# Action item
Your answer should consist of every line from the records that holds the string "pracę".

# Records
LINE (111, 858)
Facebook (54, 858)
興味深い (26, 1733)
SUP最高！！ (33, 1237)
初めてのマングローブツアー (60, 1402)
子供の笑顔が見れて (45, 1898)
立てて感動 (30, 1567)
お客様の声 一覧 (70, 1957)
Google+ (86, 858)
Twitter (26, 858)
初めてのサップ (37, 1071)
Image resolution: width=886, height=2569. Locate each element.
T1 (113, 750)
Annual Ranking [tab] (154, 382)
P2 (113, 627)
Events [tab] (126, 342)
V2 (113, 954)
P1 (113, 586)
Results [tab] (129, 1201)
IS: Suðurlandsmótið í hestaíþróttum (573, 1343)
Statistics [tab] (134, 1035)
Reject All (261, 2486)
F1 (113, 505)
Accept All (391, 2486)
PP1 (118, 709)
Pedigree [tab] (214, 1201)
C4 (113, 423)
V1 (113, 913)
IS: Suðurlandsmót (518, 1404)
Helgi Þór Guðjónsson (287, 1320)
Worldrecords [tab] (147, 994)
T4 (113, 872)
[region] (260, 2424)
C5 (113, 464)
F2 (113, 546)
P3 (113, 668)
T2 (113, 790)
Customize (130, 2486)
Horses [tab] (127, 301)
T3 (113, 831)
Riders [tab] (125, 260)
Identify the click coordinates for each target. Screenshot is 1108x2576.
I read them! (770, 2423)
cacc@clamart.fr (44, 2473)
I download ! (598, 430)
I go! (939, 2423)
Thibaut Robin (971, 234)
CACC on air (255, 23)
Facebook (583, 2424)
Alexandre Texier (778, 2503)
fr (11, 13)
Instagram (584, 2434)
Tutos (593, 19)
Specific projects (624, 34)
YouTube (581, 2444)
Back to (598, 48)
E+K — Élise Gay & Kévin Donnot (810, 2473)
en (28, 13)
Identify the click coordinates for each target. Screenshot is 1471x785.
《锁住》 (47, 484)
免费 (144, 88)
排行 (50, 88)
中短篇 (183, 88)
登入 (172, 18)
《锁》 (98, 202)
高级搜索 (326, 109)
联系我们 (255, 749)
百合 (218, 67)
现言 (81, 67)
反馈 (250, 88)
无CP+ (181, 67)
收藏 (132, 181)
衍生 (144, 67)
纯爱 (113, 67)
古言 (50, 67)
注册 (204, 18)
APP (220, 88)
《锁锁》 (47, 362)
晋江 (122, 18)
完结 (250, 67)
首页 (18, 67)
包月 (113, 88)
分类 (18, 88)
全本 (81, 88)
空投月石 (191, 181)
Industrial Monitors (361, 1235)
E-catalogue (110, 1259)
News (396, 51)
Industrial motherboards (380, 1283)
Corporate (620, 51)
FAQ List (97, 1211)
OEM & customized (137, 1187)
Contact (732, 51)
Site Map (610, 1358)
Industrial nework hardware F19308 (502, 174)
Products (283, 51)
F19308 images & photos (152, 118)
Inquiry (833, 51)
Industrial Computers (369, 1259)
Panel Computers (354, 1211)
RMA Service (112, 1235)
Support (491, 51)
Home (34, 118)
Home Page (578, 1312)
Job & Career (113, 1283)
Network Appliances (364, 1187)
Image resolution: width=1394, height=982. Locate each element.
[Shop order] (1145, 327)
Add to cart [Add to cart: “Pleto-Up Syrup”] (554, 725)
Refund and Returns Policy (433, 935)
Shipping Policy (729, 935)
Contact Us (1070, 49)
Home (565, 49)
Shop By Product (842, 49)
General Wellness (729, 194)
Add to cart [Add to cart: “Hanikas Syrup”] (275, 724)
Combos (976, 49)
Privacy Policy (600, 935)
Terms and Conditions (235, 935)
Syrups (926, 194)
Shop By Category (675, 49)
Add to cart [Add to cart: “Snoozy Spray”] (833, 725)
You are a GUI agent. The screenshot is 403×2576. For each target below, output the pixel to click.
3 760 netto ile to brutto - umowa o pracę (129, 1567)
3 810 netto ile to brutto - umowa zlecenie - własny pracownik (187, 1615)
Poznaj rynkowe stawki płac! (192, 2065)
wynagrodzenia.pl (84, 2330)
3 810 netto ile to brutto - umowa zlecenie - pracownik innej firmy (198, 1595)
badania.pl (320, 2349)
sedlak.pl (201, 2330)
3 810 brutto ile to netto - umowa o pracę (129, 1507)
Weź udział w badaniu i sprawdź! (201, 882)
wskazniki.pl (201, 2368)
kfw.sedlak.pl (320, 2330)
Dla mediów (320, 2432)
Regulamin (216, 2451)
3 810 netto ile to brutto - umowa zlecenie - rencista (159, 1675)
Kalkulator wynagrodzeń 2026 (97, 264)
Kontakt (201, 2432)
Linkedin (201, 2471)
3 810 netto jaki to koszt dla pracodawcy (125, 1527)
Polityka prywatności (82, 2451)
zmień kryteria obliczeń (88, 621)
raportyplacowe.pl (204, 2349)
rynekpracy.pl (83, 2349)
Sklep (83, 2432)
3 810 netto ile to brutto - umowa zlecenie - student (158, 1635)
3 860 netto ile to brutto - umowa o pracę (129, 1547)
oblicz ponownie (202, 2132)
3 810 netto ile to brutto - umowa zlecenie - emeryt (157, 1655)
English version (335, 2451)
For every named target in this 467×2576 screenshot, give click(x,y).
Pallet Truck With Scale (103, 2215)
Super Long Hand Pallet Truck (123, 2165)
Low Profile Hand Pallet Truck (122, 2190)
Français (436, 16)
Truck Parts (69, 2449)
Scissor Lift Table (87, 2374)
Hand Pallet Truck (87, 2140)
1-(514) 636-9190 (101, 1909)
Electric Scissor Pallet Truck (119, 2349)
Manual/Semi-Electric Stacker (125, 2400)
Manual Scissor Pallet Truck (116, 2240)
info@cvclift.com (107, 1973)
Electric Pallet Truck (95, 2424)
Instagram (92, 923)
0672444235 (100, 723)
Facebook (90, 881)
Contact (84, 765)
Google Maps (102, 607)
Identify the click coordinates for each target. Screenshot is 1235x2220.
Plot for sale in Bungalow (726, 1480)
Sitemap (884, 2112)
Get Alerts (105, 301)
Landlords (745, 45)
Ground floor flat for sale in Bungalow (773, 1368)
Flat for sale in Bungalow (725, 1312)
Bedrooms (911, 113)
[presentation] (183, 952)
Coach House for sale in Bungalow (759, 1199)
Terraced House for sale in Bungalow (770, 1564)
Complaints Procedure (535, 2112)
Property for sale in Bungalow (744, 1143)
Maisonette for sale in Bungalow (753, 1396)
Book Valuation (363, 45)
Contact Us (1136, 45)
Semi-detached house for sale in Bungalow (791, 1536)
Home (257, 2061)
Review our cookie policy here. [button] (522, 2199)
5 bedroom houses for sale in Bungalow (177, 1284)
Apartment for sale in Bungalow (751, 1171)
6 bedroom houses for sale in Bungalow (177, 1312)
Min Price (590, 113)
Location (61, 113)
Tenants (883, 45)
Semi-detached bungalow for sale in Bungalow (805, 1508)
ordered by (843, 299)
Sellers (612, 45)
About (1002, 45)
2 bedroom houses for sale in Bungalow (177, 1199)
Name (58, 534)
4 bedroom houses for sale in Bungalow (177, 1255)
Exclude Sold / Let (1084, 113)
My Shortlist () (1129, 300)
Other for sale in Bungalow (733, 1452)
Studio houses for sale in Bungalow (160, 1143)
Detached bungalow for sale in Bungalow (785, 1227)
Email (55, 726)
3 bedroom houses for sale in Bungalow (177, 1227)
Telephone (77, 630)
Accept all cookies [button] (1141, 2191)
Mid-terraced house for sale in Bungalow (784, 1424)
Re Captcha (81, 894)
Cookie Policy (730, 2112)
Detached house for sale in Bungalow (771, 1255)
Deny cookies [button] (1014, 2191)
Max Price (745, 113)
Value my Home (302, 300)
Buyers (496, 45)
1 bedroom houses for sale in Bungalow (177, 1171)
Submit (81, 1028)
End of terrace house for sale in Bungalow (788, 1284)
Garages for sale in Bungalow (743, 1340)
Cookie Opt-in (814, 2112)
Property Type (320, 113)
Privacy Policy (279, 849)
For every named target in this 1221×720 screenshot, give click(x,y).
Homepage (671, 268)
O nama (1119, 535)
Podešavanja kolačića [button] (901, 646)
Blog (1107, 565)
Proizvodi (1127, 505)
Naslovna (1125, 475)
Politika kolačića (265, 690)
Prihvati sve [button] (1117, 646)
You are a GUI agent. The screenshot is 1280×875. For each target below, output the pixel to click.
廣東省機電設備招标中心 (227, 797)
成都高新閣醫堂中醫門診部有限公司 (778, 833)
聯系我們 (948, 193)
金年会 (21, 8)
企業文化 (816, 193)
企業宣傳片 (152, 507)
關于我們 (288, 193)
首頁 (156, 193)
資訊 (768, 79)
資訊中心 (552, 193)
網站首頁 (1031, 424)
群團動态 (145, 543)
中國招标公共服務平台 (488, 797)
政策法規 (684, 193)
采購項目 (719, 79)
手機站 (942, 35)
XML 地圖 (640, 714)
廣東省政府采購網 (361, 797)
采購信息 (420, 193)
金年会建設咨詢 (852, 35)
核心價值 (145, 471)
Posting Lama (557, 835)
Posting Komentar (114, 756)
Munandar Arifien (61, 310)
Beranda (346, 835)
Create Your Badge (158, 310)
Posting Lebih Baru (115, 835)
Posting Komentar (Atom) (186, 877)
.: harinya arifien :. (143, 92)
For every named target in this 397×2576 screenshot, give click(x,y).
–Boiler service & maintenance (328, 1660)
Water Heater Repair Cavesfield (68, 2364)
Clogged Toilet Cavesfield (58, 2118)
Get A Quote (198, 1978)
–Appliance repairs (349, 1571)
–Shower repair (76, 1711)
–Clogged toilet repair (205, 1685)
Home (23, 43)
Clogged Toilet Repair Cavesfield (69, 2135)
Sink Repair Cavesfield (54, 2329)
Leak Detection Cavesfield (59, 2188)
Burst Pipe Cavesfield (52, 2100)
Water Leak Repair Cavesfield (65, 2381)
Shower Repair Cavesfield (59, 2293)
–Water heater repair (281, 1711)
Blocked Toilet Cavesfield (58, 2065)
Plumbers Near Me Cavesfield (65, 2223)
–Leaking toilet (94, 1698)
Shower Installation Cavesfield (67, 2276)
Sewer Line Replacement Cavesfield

# Solution
3 760 netto ile to brutto - umowa o pracę (129, 1567)
3 810 brutto ile to netto - umowa o pracę (129, 1507)
3 860 netto ile to brutto - umowa o pracę (129, 1547)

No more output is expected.